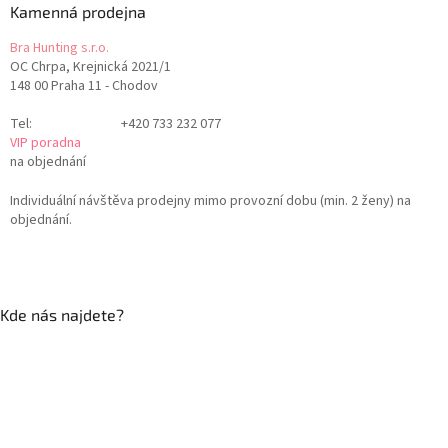
Kamenná prodejna
Bra Hunting s.r.o.
OC Chrpa, Krejnická 2021/1
148 00 Praha 11 - Chodov
Tel:
+420 733 232 077
VIP poradna
na objednání
Individuální návštěva prodejny mimo provozní dobu (min. 2 ženy) na
objednání.
Kde nás najdete?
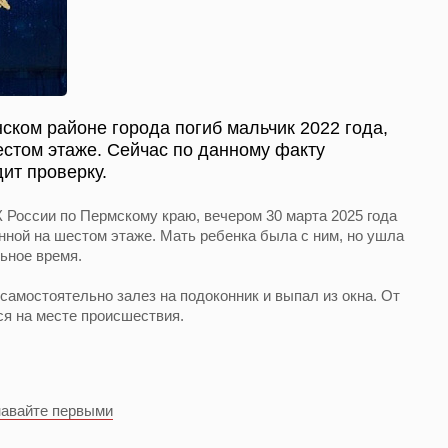
ском районе города погиб мальчик 2022 года,
естом этаже. Сейчас по данному факту
ит проверку.
России по Пермскому краю, вечером 30 марта 2025 года
нной на шестом этаже. Мать ребенка была с ним, но ушла
ьное время.
самостоятельно залез на подоконник и выпал из окна. От
я на месте происшествия.
навайте первыми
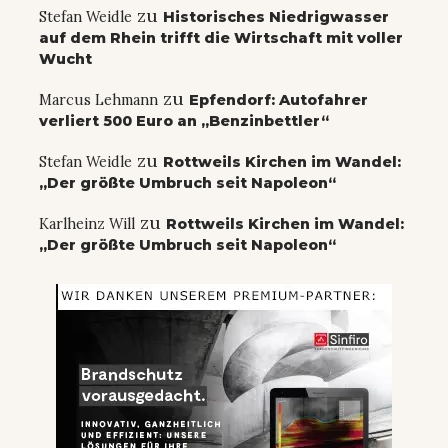
zu
Stefan Weidle
Historisches Niedrigwasser
auf dem Rhein trifft die Wirtschaft mit voller
Wucht
zu
Marcus Lehmann
Epfendorf: Autofahrer
verliert 500 Euro an „Benzinbettler“
zu
Stefan Weidle
Rottweils Kirchen im Wandel:
„Der größte Umbruch seit Napoleon“
zu
Karlheinz Will
Rottweils Kirchen im Wandel:
„Der größte Umbruch seit Napoleon“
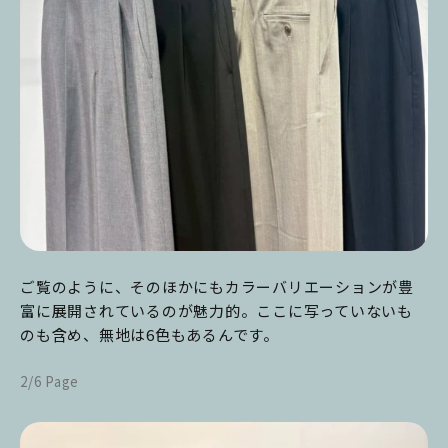
ご覧のように、そのほかにもカラーバリエーションが豊
富に展開されているのが魅力的。ここに写っていないも
のも含め、無地は6色もあるんです。
2/6 Page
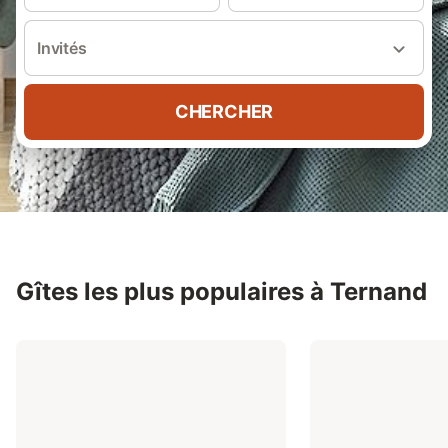
Invités
CHERCHER
Gîtes les plus populaires à Ternand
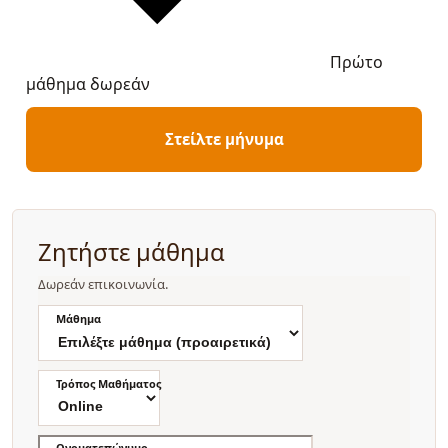
Πρώτο
μάθημα δωρεάν
Στείλτε μήνυμα
Ζητήστε μάθημα
Δωρεάν επικοινωνία.
Μάθημα
Τρόπος Μαθήματος
Ονοματεπώνυμο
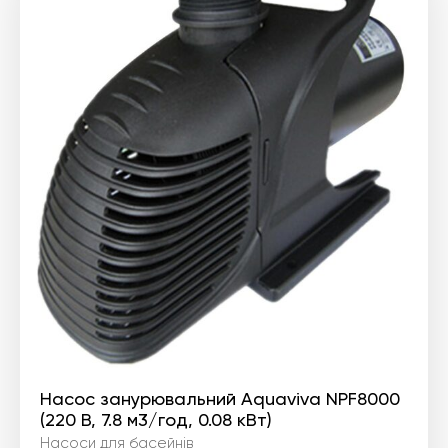
Насос занурювальний Aquaviva NPF8000
(220 В, 7.8 м3/год, 0.08 кВт)
Насоси для басейнів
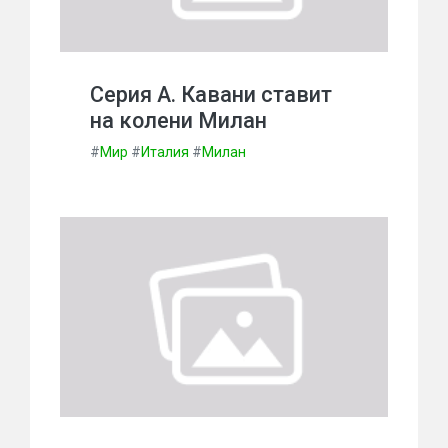
Серия А. Кавани ставит
на колени Милан
#
Мир
#
Италия
#
Милан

- _WHAT TO PRODUCE_
Pull every line containing the word "этаже" out of the material.

- _RESPONSE_
естом этаже. Сейчас по данному факту
нной на шестом этаже. Мать ребенка была с ним, но ушла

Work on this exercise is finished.